Create a free Feed & Grain account to continue reading

3M combines food safety business with Neogen in $5.3B deal

Combined company will have financial flexibility to capitalize on growth trends in sustainability, food safety and supply chain integrity

Photo courtesy of 3M
Photo courtesy of 3M

Neogen is combining with 3M's food security business in a tax-free, $5.3 billion deal announced Tuesday.

According to Neogen, the combined companies will create an innovative leader in the food safety sector with a comprehensive product range and a strategic focus on the category’s long-term growth opportunities.

The transaction implies an enterprise value for 3M’s Food Safety business of approximately $5.3 billion, including $1 billion in new debt to be incurred by 3M’s Food Safety business.

Existing 3M shareholders will own 50.1 % of the combined company once the transaction closes in the second half of 2022. The company will receive $1 billion in cash and $4.3 billion in equity.

The deal is tax-free due to a reverse Morris trust structure.

The boards of directors of both NEOGEN and 3M have unanimously approved the transaction.

“This combination will enhance NEOGEN’s position in this new era of food security, equipping us with an expanded product line that enables us to capitalize on our growing footprint, reaching more customers, more often, while continuing our track record of strong and consistent growth,” said John Adent, NEOGEN’s president and CEO, in a statement.

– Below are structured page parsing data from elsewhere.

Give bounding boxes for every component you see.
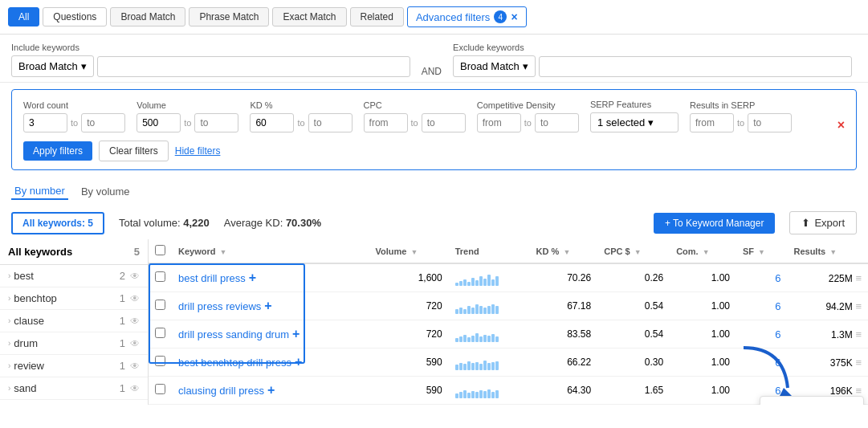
row-checkbox[interactable] <box>155 300 165 310</box>
results-icon[interactable]: ≡ <box>853 272 862 284</box>
sidebar-item-sand[interactable]: › sand 1 👁 <box>0 377 148 400</box>
all-keywords-button[interactable]: All keywords: 5 <box>11 212 104 234</box>
select-all-checkbox[interactable] <box>155 245 165 255</box>
tab-phrase-match[interactable]: Phrase Match <box>189 7 269 26</box>
row-checkbox[interactable] <box>155 356 165 366</box>
results-icon[interactable]: ≡ <box>853 300 862 312</box>
keyword-filter-icon[interactable]: ▼ <box>220 248 227 256</box>
word-count-filter: Word count to <box>23 100 125 132</box>
serp-features-select[interactable]: 1 selected ▾ <box>590 112 679 132</box>
exclude-keywords-group: Exclude keywords Broad Match ▾ <box>453 43 852 77</box>
clear-filters-button[interactable]: Clear filters <box>99 141 169 161</box>
sf-link[interactable]: 6 <box>775 328 780 340</box>
kd-to[interactable] <box>308 113 352 132</box>
advanced-filters-badge: 4 <box>494 10 507 23</box>
close-advanced-icon[interactable]: × <box>511 10 517 23</box>
sf-link[interactable]: 6 <box>775 272 780 284</box>
cell-keyword: best benchtop drill press+ <box>172 349 369 377</box>
cell-keyword: drill press sanding drum+ <box>172 320 369 349</box>
row-checkbox[interactable] <box>155 271 165 282</box>
sidebar-chevron-best: › <box>8 271 10 280</box>
sf-filter-icon[interactable]: ▼ <box>758 248 765 256</box>
results-serp-from[interactable] <box>690 113 734 132</box>
include-keywords-group: Include keywords Broad Match ▾ <box>11 43 410 77</box>
sidebar-item-review[interactable]: › review 1 👁 <box>0 355 148 377</box>
tab-advanced-filters[interactable]: Advanced filters 4 × <box>407 6 527 27</box>
sort-by-volume[interactable]: By volume <box>78 184 133 199</box>
comp-density-to[interactable] <box>535 113 579 132</box>
volume-from[interactable] <box>137 113 181 132</box>
th-kd: KD % ▼ <box>530 239 598 263</box>
tab-exact-match[interactable]: Exact Match <box>272 7 346 26</box>
com-filter-icon[interactable]: ▼ <box>703 248 710 256</box>
serp-features-value: 1 selected <box>597 116 645 128</box>
kd-filter-icon[interactable]: ▼ <box>563 248 570 256</box>
cell-cpc: 0.26 <box>597 263 670 292</box>
cell-results: 375K ≡ <box>787 349 868 377</box>
comp-density-label: Competitive Density <box>477 100 579 110</box>
cpc-filter-icon[interactable]: ▼ <box>634 248 642 256</box>
keyword-link[interactable]: best drill press <box>178 272 246 284</box>
keyword-link[interactable]: drill press reviews <box>178 300 261 312</box>
close-filter-icon[interactable]: × <box>837 118 845 132</box>
results-filter-icon[interactable]: ▼ <box>829 248 837 256</box>
th-com: Com. ▼ <box>670 239 736 263</box>
serp-features-label: SERP Features <box>590 100 679 109</box>
keyword-manager-button[interactable]: + To Keyword Manager <box>654 213 776 234</box>
hide-filters-button[interactable]: Hide filters <box>175 145 221 157</box>
exclude-match-select[interactable]: Broad Match ▾ <box>453 55 536 77</box>
cpc-from[interactable] <box>364 113 408 132</box>
eye-icon-benchtop[interactable]: 👁 <box>130 293 140 304</box>
sidebar-item-drum[interactable]: › drum 1 👁 <box>0 332 148 355</box>
sidebar-item-best[interactable]: › best 2 👁 <box>0 265 148 287</box>
cpc-to[interactable] <box>422 113 466 132</box>
tab-questions[interactable]: Questions <box>43 7 107 26</box>
volume-range: to <box>137 113 238 132</box>
add-keyword-button[interactable]: + <box>264 299 271 312</box>
sf-link[interactable]: 6 <box>775 357 780 369</box>
export-button[interactable]: ⬆ Export <box>789 211 857 234</box>
row-checkbox[interactable] <box>155 384 165 394</box>
eye-icon-sand[interactable]: 👁 <box>130 383 140 394</box>
results-icon[interactable]: ≡ <box>853 357 862 369</box>
tab-related[interactable]: Related <box>350 7 404 26</box>
volume-to[interactable] <box>194 113 238 132</box>
keyword-link[interactable]: drill press sanding drum <box>178 328 289 340</box>
tab-broad-match[interactable]: Broad Match <box>110 7 185 26</box>
apply-filters-button[interactable]: Apply filters <box>23 141 92 161</box>
sidebar-name-review: review <box>14 360 119 372</box>
sidebar-item-benchtop[interactable]: › benchtop 1 👁 <box>0 287 148 310</box>
include-match-select[interactable]: Broad Match ▾ <box>11 55 94 77</box>
add-keyword-button[interactable]: + <box>249 271 256 284</box>
add-keyword-button[interactable]: + <box>267 383 275 397</box>
eye-icon-clause[interactable]: 👁 <box>130 316 140 327</box>
volume-filter-icon[interactable]: ▼ <box>410 248 418 256</box>
results-icon[interactable]: ≡ <box>853 385 862 397</box>
comp-density-from[interactable] <box>477 113 521 132</box>
results-icon[interactable]: ≡ <box>853 328 862 340</box>
sort-by-number[interactable]: By number <box>11 183 68 200</box>
total-volume-label: Total volume: 4,220 <box>119 217 210 229</box>
keyword-link[interactable]: clausing drill press <box>178 385 264 397</box>
results-serp-to[interactable] <box>748 113 792 132</box>
sf-link[interactable]: 6 <box>775 385 780 397</box>
sf-link[interactable]: 6 <box>775 300 780 312</box>
kd-from[interactable] <box>250 113 294 132</box>
keywords-row: Include keywords Broad Match ▾ AND Exclu… <box>0 35 868 83</box>
eye-icon-best[interactable]: 👁 <box>130 271 140 282</box>
add-keyword-button[interactable]: + <box>292 327 300 340</box>
tab-all[interactable]: All <box>8 7 39 26</box>
eye-icon-review[interactable]: 👁 <box>130 361 140 372</box>
sidebar-item-clause[interactable]: › clause 1 👁 <box>0 310 148 332</box>
word-count-to[interactable] <box>81 113 125 132</box>
include-keywords-input[interactable] <box>97 56 410 77</box>
keyword-link[interactable]: best benchtop drill press <box>178 357 291 369</box>
eye-icon-drum[interactable]: 👁 <box>130 338 140 349</box>
row-checkbox[interactable] <box>155 328 165 338</box>
sidebar-num-drum: 1 <box>120 337 125 349</box>
exclude-keywords-input[interactable] <box>539 56 852 77</box>
word-count-from[interactable] <box>23 113 67 132</box>
cell-kd: 67.18 <box>530 292 598 320</box>
add-keyword-button[interactable]: + <box>295 355 302 369</box>
exclude-match-chevron: ▾ <box>523 60 528 72</box>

“The heightened global focus on food security, sustainability and supply chain solutions around the world presents exciting opportunities for NEOGEN to be positioned as an innovative leader at the forefront of the growth and digitization of the industry.”

Adent and NEOGEN’s existing management team will continue to lead the combined company.

“By combining our Food Safety business with NEOGEN, we will create an organization well positioned to capture long-term profitable growth," said Mike Roman, 3M chairman and CEO.

"This transaction further evolves our strategy, focuses our health care business and benefits our stakeholders, as we actively manage our portfolio to drive growth and deliver shareholder value."

The transaction is expected to close by the end of Q3 2022, subject to approval by NEOGEN shareholders, receipt of required regulatory approvals and the satisfaction of other customary closing conditions.